*** Working data

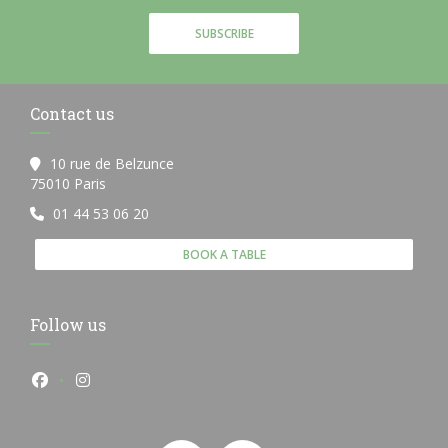
SUBSCRIBE
Contact us
10 rue de Belzunce
((opens in a new window))
75010 Paris
01 44 53 06 20
BOOK A TABLE
Follow us
Facebook ((opens in a new window))
Instagram ((opens in a new window))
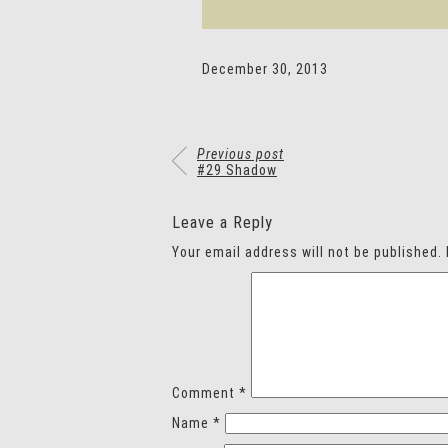
December 30, 2013
Previous post
#29 Shadow
Leave a Reply
Your email address will not be published.
Comment
*
Name
*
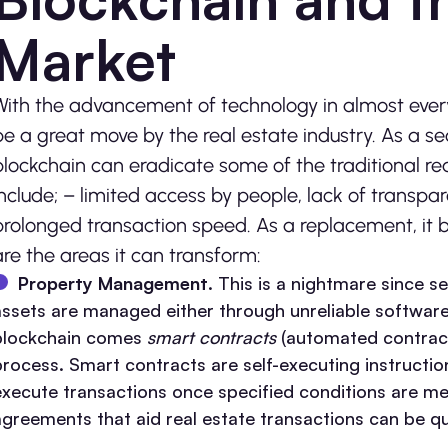
Market
With the advancement of technology in almost every
be a great move by the real estate industry. As a se
blockchain can eradicate some of the traditional re
include; – limited access by people, lack of transpare
prolonged transaction speed. As a replacement, it bri
are the areas it can transform:
Property Management
. This is a nightmare since s
assets are managed either through unreliable software
blockchain comes
smart contracts
(automated contrac
process. Smart contracts are self-executing instructi
execute transactions once specified conditions are met
agreements that aid real estate transactions can be qu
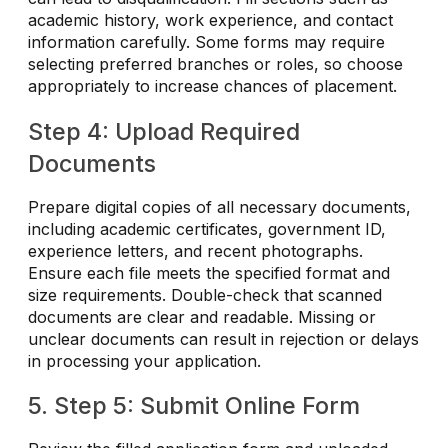
academic history, work experience, and contact
information carefully. Some forms may require
selecting preferred branches or roles, so choose
appropriately to increase chances of placement.
Step 4: Upload Required
Documents
Prepare digital copies of all necessary documents,
including academic certificates, government ID,
experience letters, and recent photographs.
Ensure each file meets the specified format and
size requirements. Double-check that scanned
documents are clear and readable. Missing or
unclear documents can result in rejection or delays
in processing your application.
5. Step 5: Submit Online Form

******

◆ What to do ◆
Pictures are to be left out while the lines from the beginning of the records through the line with "nightmare since s" are copied word for word.

◆ Expected answer ◆
SUBSCRIBE
Contact us
10 rue de Belzunce
((opens in a new window))
75010 Paris
01 44 53 06 20
BOOK A TABLE
Follow us
Facebook ((opens in a new window))
Instagram ((opens in a new window))
December 30, 2013
Previous post
#29 Shadow
Leave a Reply
Your email address will not be published.
Comment
*
Name
*
Market
With the advancement of technology in almost every
be a great move by the real estate industry. As a se
blockchain can eradicate some of the traditional re
include; – limited access by people, lack of transpare
prolonged transaction speed. As a replacement, it bri
are the areas it can transform:
Property Management
. This is a nightmare since s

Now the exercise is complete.